** Opening Data shown block **

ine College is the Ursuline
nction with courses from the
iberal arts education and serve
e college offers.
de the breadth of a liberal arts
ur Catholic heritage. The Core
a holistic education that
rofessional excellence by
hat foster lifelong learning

** Closing Data shown block **
** Opening Data shown block **

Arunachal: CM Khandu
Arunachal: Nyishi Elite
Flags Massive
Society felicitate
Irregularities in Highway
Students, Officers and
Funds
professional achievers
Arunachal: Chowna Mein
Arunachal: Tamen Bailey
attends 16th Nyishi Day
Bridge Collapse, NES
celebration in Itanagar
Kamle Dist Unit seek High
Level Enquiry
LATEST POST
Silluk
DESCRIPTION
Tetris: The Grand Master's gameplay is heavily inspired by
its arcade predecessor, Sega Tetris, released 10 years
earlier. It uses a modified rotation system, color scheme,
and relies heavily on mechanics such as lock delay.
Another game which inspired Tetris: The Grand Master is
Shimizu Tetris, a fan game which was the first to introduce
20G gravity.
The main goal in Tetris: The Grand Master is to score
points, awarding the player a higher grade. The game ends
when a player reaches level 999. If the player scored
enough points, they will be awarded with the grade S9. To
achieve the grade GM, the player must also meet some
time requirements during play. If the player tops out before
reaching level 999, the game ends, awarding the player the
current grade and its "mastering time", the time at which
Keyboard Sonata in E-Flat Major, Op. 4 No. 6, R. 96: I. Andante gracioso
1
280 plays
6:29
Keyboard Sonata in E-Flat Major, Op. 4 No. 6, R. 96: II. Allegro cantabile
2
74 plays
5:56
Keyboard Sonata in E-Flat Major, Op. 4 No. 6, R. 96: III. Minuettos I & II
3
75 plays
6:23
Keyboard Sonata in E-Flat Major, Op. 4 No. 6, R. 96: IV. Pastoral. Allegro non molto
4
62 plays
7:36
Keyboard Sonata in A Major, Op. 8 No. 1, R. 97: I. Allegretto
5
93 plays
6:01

** Closing Data shown block **

### Instructions for the task
Search the data above and return each line in which "Allegro" occurs.

### Result of this task
Keyboard Sonata in E-Flat Major, Op. 4 No. 6, R. 96: II. Allegro cantabile
Keyboard Sonata in E-Flat Major, Op. 4 No. 6, R. 96: IV. Pastoral. Allegro non molto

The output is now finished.